Gülmeye devam ediyordum. Bi yandan elinden tutup yerden kaldırdım, ve koltuğa oturdum.
"Bir şeyin var mı."
"Ne biliyim çenem acıyo ya."
"JDSKHSLKJVHSDJKVHDSVJKJDBML."
"YAW GÜLME GÜLME."
O ANKİ BAĞIRMASIYLA PATLAMIŞTIM AMK.
"Kalk gidelim mutfağa buz falan koyalım şişmesin bari."
"Of boşver uyuyucam ben sabah olunca kaldırırsın."
"Okulun başlamasına 2 saat var Jisung hazırlanana kadar, kahvaltı yapana kadar 1 buçuk saat geçicek zaten. Bu yüzden kalk."
"OF OFF."
Koltuktan kalkıp mutfağa doğru adımlamaya başladım, arkamı dönüp baktığımda Jisung'un arkamdan geldiğini görüp gülümsemiştim. Bu çocuğu sinir etmek hoşuma gidiyordu.

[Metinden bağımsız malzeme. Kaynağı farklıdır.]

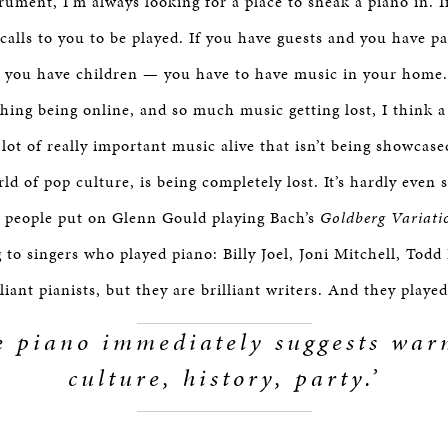
rument, I’m always looking for a place to sneak a piano in. I
calls to you to be played. If you have guests and you have p
f you have children — you have to have music in your home.
thing being online, and so much music getting lost, I think a
lot of really important music alive that isn’t being showcase
ld of pop culture, is being completely lost. It’s hardly even s
 people put on Glenn Gould playing Bach’s
Goldberg Variati
g to singers who played piano: Billy Joel, Joni Mitchell, Tod
lliant pianists, but they are brilliant writers. And they playe
e piano immediately suggests war
culture, history, party.’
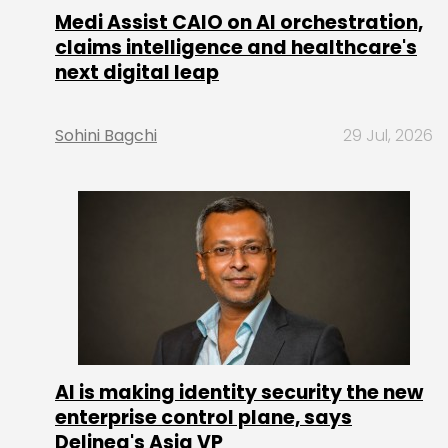
Medi Assist CAIO on AI orchestration,
claims intelligence and healthcare's
next digital leap
Sohini Bagchi
29 Jul, 2026
AI is making identity security the new
enterprise control plane, says
Delinea's Asia VP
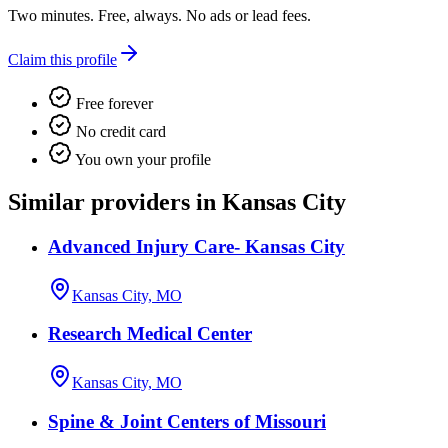
Two minutes. Free, always. No ads or lead fees.
Claim this profile
Free forever
No credit card
You own your profile
Similar providers in Kansas City
Advanced Injury Care- Kansas City
Kansas City, MO
Research Medical Center
Kansas City, MO
Spine & Joint Centers of Missouri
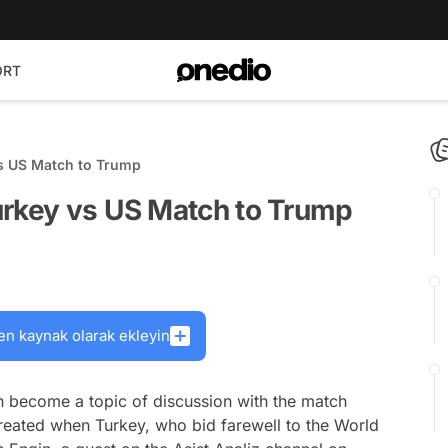
ORT
vs US Match to Trump
urkey vs US Match to Trump
en kaynak olarak ekleyin
 become a topic of discussion with the match
reated when Turkey, who bid farewell to the World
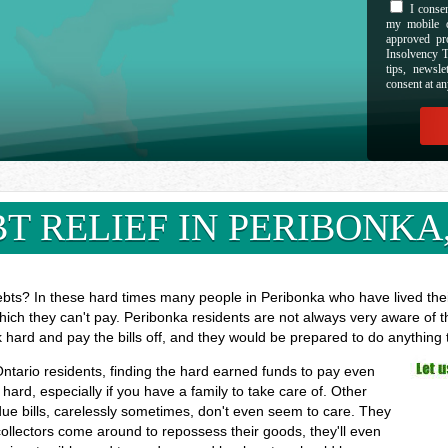
I consen
my mobile d
approved pr
Insolvency T
tips, newsl
consent at an
T RELIEF IN PERIBONKA
ebts? In these hard times many people in Peribonka who have lived their
hich they can't pay. Peribonka residents are not always very aware of t
k hard and pay the bills off, and they would be prepared to do anything
Ontario residents, finding the hard earned funds to pay even
rd, especially if you have a family to take care of. Other
ue bills, carelessly sometimes, don't even seem to care. They
 collectors come around to repossess their goods, they'll even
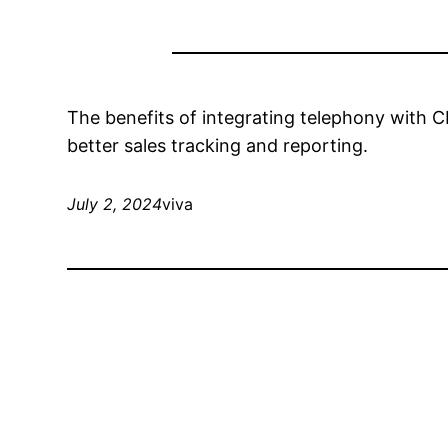
The benefits of integrating telephony with 
better sales tracking and reporting.
July 2, 2024
viva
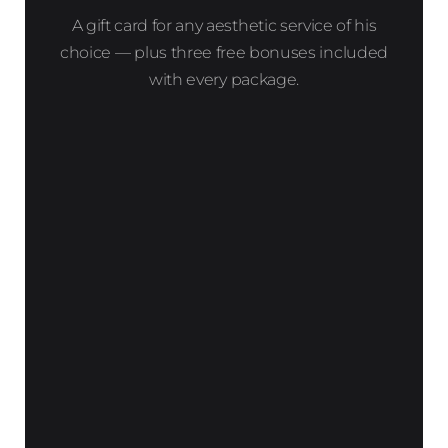
A gift card for any aesthetic service of his
choice — plus three free bonuses included
with every package.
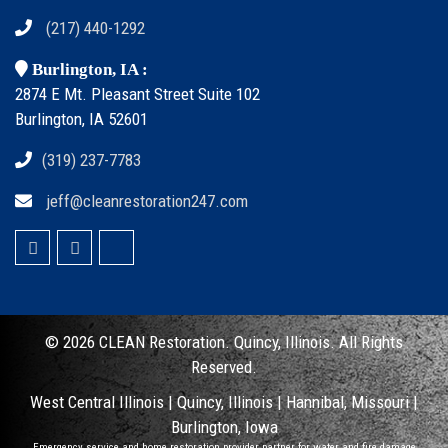
(217) 440-1292
Burlington, IA :
2874 E Mt. Pleasant Street Suite 102
Burlington, IA 52601
(319) 237-7783
jeff@cleanrestoration247.com
© 2026 CLEAN
Restoration. Quincy, Illinois.
All Rights
Reserved.
West Central Illinois |
Quincy, Illinois
|
Hannibal, Missouri
|
Burlington, Iowa
Emergency service and home restoration provider partner for water and fire damage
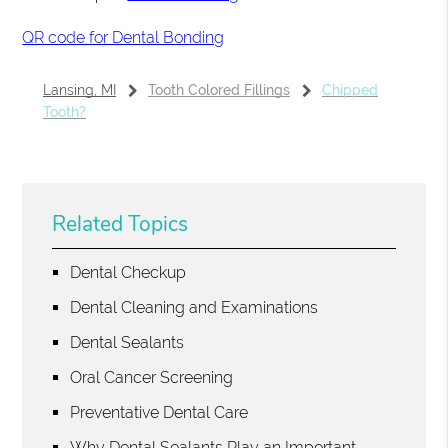
QR code for Dental Bonding
Lansing, MI
Tooth Colored Fillings
Chipped
Tooth?
Related Topics
Dental Checkup
Dental Cleaning and Examinations
Dental Sealants
Oral Cancer Screening
Preventative Dental Care
Why Dental Sealants Play an Important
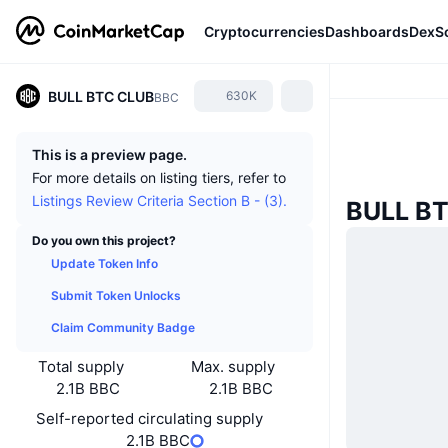
Cryptocurrencies
Dashboards
DexS
BULL BTC CLUB
630K
BBC
This is a preview page.
For more details on listing tiers, refer to
Listings Review Criteria Section B - (3).
BULL B
Do you own this project?
Update Token Info
Submit Token Unlocks
Claim Community Badge
Total supply
Max. supply
2.1B BBC
2.1B BBC
Self-reported circulating supply
2.1B BBC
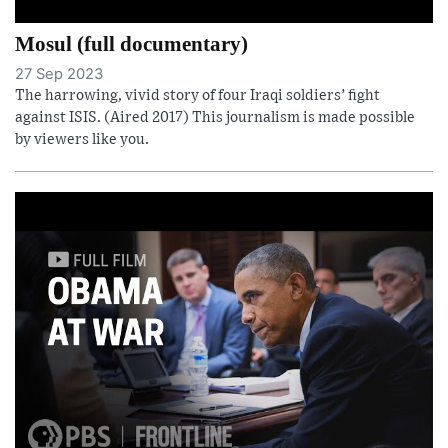
Mosul (full documentary)
27 Sep 2023
The harrowing, vivid story of four Iraqi soldiers’ fight
against ISIS. (Aired 2017) This journalism is made possible
by viewers like you.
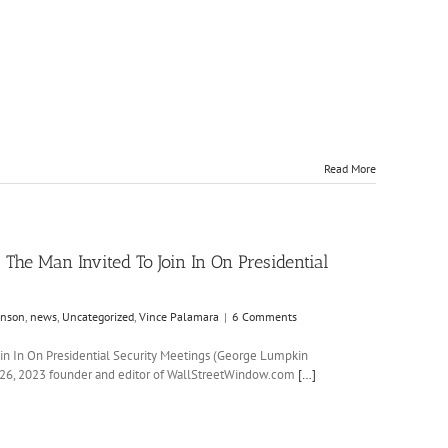
Read More
 The Man Invited To Join In On Presidential
anson
,
news
,
Uncategorized
,
Vince Palamara
|
6 Comments
Join In On Presidential Security Meetings (George Lumpkin
6, 2023 founder and editor of WallStreetWindow.com
[…]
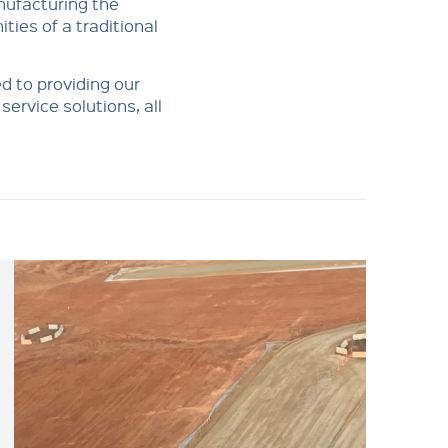
nufacturing the
ities of a traditional
d to providing our
ervice solutions, all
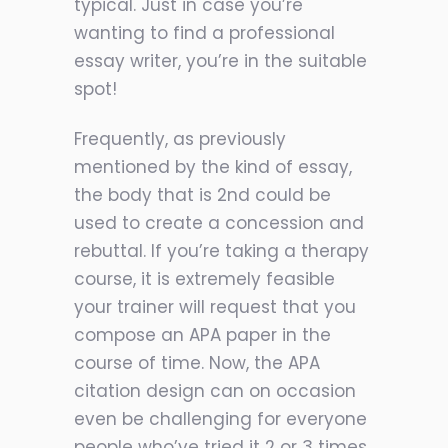
typical. Just in case you’re
wanting to find a professional
essay writer, you’re in the suitable
spot!
Frequently, as previously
mentioned by the kind of essay,
the body that is 2nd could be
used to create a concession and
rebuttal. If you’re taking a therapy
course, it is extremely feasible
your trainer will request that you
compose an APA paper in the
course of time. Now, the APA
citation design can on occasion
even be challenging for everyone
people who’ve tried it 2 or 3 times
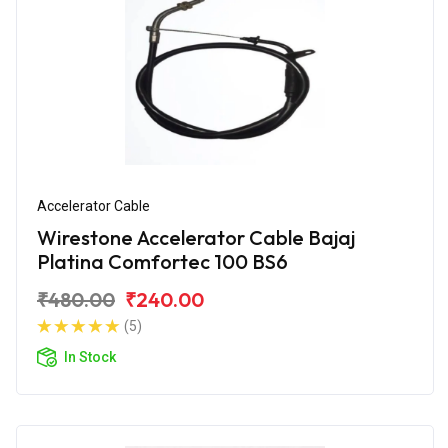
Accelerator Cable
Wirestone Accelerator Cable Bajaj
Platina Comfortec 100 BS6
₹480.00
₹240.00
(5)
In Stock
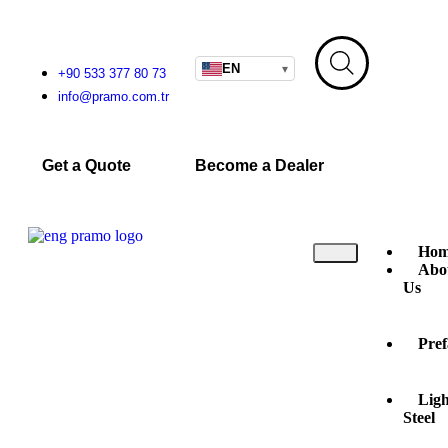
EN
▾
+90 533 377 80 73
info@pramo.com.tr
Get a Quote
Become a Dealer
Hom
Abo
Us
Pref
Ligh
Steel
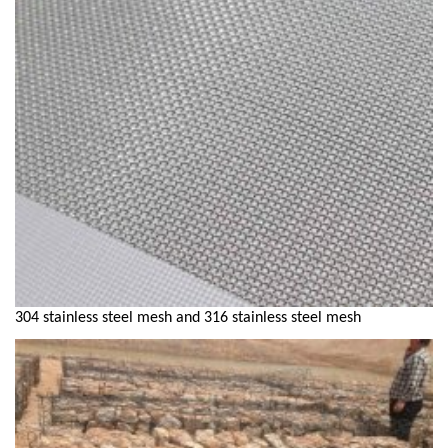
304 stainless steel mesh and 316 stainless steel mesh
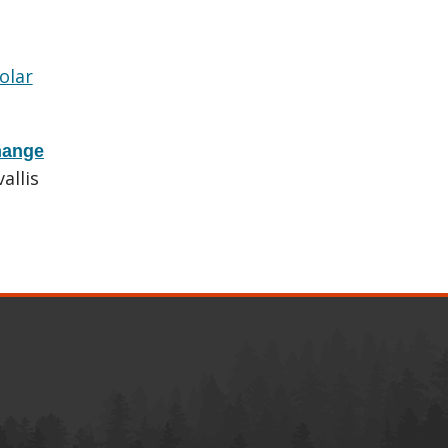
olar
hange
allis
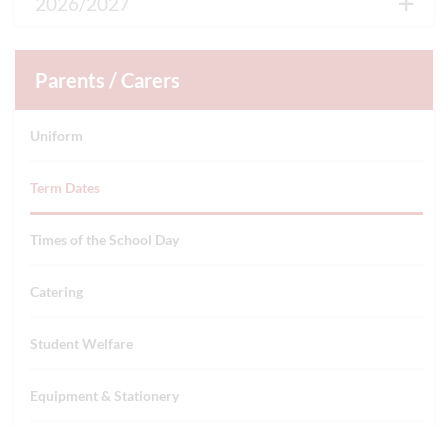
2026/2027
Autumn Term
Parents / Carers
First day of term
Uniform
1st Sep 2026
Term Dates
Half Term
26th Oct 2026 - 30th Oct 2026
Times of the School Day
Last day of term
Catering
18th Dec 2026
Student Welfare
Winter holidays
Equipment & Stationery
21st Dec 2026 - 1st Jan 2027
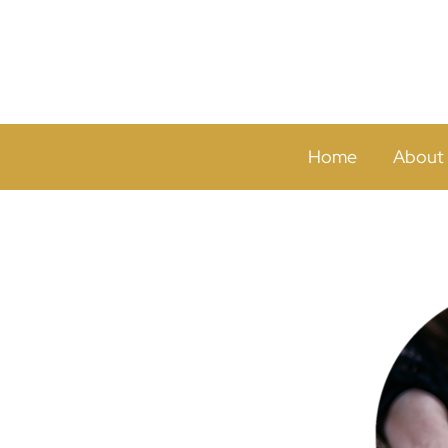
Home
About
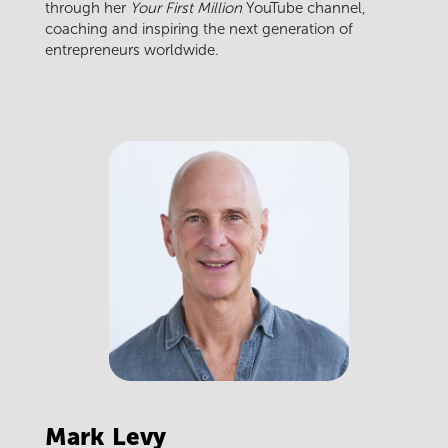
through her
Your First Million
YouTube channel,
coaching and inspiring the next generation of
entrepreneurs worldwide.
Mark
Levy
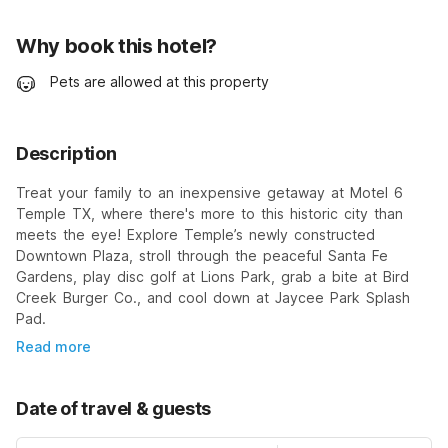
Why book this hotel?
Pets are allowed at this property
Description
Treat your family to an inexpensive getaway at Motel 6
Temple TX, where there's more to this historic city than
meets the eye! Explore Temple’s newly constructed
Downtown Plaza, stroll through the peaceful Santa Fe
Gardens, play disc golf at Lions Park, grab a bite at Bird
Creek Burger Co., and cool down at Jaycee Park Splash
Pad.
Read more
Date of travel & guests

Mutfağa geldiğimizde buzdolabına doğru yöneldim ve buzluğu açıp içinden buzlu bir pet şişe çıkardım.
"Otur."
Sandalyeye oturduğunda diğer sandalyeyide yanına çekip oturdum ve buzu çenesine doğru tutmaya başladım.
O anki surat ifadesini görünce kendimi tutamadım ve tekrar gülmeye başladım. Ama gerçekten acayip komik duruyordu.
"La yeter gülme artık GÜLME."
"Peki peki, tut şu buzu ben kahvaltılık bir şeyler çıkartayım."
Jisung pov's:
Orospu çocuğu hala gülüyor ya, komik bir şey var sanki amk. Söylesin bizde gülelim.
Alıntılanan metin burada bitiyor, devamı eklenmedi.